В публике рассказывали о Рамзесе невероятные легенды. Говорили, что он несколько раз уходил на волю из тюремной камеры, а в Киеве его будто бы заковали в ручные и ножные кандалы и бросили с моста в Днепр, но через минуту он уже избавился от тяжелых цепей и выплыл на берег к ожидавшим его тысячам людей.

«Хорошо бы поступить подручным к Рамзесу и научиться всей его премудрости», — подумывал мальчик.

На вырученные от продажи вещей деньги Ваня покупал бутылку молока, несколько картофелин или яблок и, послушав псалмы и думы слепых бандуристов и лирников, чистыми голосами певших о казачьих походах, о женских разлуках с мужьями, сынами и нареченными, стремительно мчался домой. У растопленной плиты его нетерпеливо ждала сестренка.

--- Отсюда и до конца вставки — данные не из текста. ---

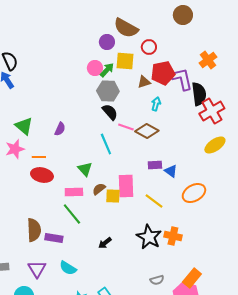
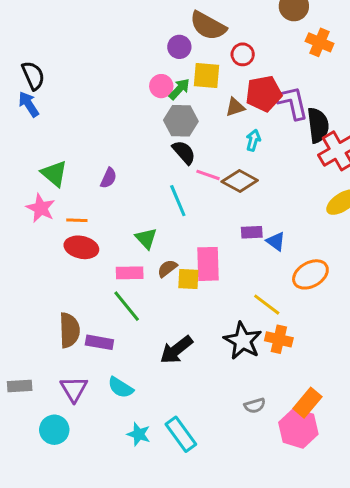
orange cross: (208, 60) -> (320, 42), moved, turned -30
pink star: (15, 149) -> (41, 208), turned -30
yellow line: (154, 201) -> (267, 305), moved
black arrow: (105, 243) -> (176, 350), size x1.6

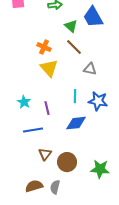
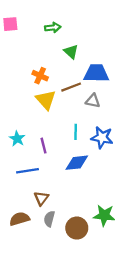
blue trapezoid: (93, 17) -> (96, 73), moved, turned 120
brown line: (74, 47) -> (71, 87), moved, turned -66
brown circle: (67, 162) -> (77, 228), moved
brown semicircle: (34, 186) -> (19, 219), moved
gray semicircle: (55, 187) -> (49, 219), moved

Он торопливо рассказывал Шурочке о базарных событиях, то смешных, то печальных: к примеру, о том, как мужики убили беспризорника, стащившего из лошадиной торбы кусок макухи.

Или о том, как слепой лирник пел про стремительные походы Семена Буденного, про кровавые битвы за Царицын и Касторную, про трех братьев: старший был белый, средний махновец, а самый младший — большевик; и все три брата бились между собой в смертном бою, на глазах онемевшей от скорби матери.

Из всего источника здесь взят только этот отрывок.